Directions
From the records below, copy each line in which the string "that" occurs.

Source data

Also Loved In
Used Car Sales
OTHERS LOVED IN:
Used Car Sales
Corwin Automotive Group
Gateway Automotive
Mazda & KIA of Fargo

---

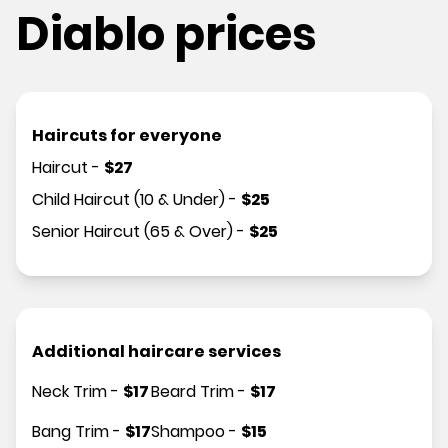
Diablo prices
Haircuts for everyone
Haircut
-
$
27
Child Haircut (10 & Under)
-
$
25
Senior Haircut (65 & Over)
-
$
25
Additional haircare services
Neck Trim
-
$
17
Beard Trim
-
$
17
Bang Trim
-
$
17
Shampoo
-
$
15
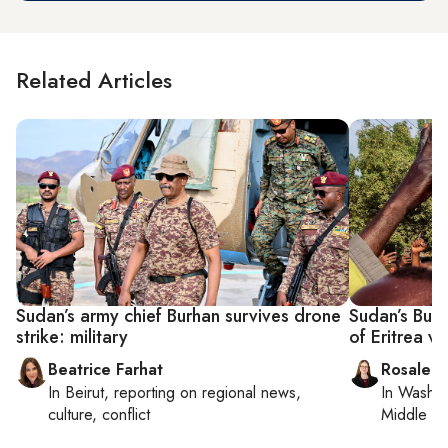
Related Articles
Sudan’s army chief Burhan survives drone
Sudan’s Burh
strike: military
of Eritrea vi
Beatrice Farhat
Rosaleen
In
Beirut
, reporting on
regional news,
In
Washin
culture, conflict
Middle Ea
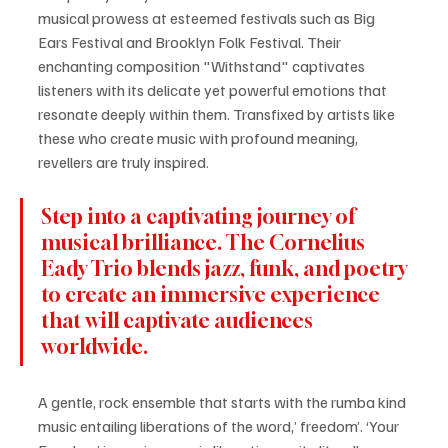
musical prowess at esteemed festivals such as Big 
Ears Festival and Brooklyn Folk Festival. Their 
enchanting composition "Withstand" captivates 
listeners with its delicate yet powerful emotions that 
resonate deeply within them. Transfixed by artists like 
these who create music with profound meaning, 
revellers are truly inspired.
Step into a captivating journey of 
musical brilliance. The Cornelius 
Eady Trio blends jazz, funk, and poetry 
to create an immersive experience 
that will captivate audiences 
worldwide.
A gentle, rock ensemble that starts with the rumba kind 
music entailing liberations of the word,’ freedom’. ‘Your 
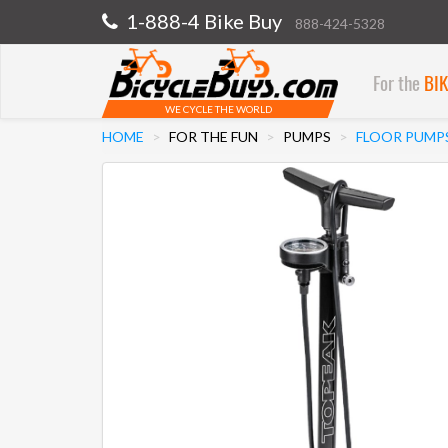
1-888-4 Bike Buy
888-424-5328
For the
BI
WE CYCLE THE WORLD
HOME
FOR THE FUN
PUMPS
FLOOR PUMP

Task output
listeners with its delicate yet powerful emotions that 
that will captivate audiences 
A gentle, rock ensemble that starts with the rumba kind 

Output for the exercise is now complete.